In many schools, conservatories, and professional settings, patience with injured or troubled musicians is relatively short. Therefore musicians keep silent when they experience difficulty and tend to be secretive about their problems. In this very competitive profession where jobs are few, musicians who are perceived as having problems risk losing their positions. Many find it difficult to find appropriate and effective help.Making music can be surprisingly cruel to the body, the mind and the emotional life of the musician. Music offers cathartic satisfaction that few other human occupations can match, but for many it exacts a heavy price in the form of chronic afflictions of acute tendonitis, repetitive motion injuries, musculoskeletal disorders, and perhaps most worrisome of all, in the debilitating burdens of mental stress, stage fright and the unrelenting pressures to excel.
The F.M. Alexander Technique offers original and far reaching solutions. F.M. Alexander (1869-1955) realized that education must consider not what is done to us, but what we do to ourselves. His technique does not consist of exercises, focusing on getting it right, or “trying harder”, rather it helps us observe how we do all that we do. As Alexander wrote: “It is what man does that brings the wrong thing about, first with himself and then in his activities in the outside world.- it is only by preventing this “doing” that he can ever begin to make any real change.”
An Alexander student learns to identify those habits of thought and movement that create strain (which Alexander called the “misuse of the self’). He learns to reorganize himself by freeing his head and neck and by lengthening and widening his back, allowing the entire organism to function with greater ease. Everyday habits are magnified many times over in performance; therefore it is important for the student to learn how to”re-think in the moment” over a wide range of activities, minimizing needless tensions and restoring energy in daily life as well as in performance.
Good use of the self is characterized by an overall pattern of economy and freedom of movement.
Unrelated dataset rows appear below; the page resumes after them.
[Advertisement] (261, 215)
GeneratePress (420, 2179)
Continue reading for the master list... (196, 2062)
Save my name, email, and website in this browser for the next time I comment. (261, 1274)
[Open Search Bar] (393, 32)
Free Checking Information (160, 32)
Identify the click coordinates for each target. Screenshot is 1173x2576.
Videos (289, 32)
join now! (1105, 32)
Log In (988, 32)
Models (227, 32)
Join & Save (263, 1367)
It means, for example, using no more and no less tension than necessary for a bow stroke or a chord at the piano, or having the time to breathe with the phrase. The F.M. Alexander Technique develops skills that prevent useless habits and self-defeating ideas, all the while awakening the student to his remarkable capacity for change and growth.
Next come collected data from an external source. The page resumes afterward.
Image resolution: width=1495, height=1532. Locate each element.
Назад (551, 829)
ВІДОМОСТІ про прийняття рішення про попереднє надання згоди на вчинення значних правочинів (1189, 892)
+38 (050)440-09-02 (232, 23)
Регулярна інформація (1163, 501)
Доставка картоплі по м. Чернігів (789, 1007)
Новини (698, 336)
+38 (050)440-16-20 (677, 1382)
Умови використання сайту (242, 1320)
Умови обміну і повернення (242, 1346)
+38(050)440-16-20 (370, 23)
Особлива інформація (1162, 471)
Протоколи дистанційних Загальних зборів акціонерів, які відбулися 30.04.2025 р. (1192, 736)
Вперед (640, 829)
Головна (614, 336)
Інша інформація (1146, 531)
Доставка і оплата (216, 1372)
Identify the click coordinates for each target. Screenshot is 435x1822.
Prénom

- Misuse/overuse syndrome – Differentiating between misuse and overuse, and recognizing how both affect daily practice and performance.
- Injuries and pain – Addressing performance-related medical problems from a holistic perspective. Differentiating between stress and strain. Using the Alexander Technique to balance and strengthen the entire muscular and skeletal system.
- The Art of Breathing – A sense of unity between the breath, the body, the instrument, and the music results in an energized quality of performance and increased pleasure for the musician.
- Pacing and Timing – Using rhythm, time and silence in music to clarify decisions and direct musical energies.
- Learning – Clarifying and memorizing musical conceptions before the execution of a passage.
- Stage fright – Understanding the causes of stage fright from a psycho-physical point of view. Eliminating stage fright, and dealing with it when it is present in performance.
- Improvisation – Using improvisation to heighten the connections between the musical impetus of a phrase and its physical execution.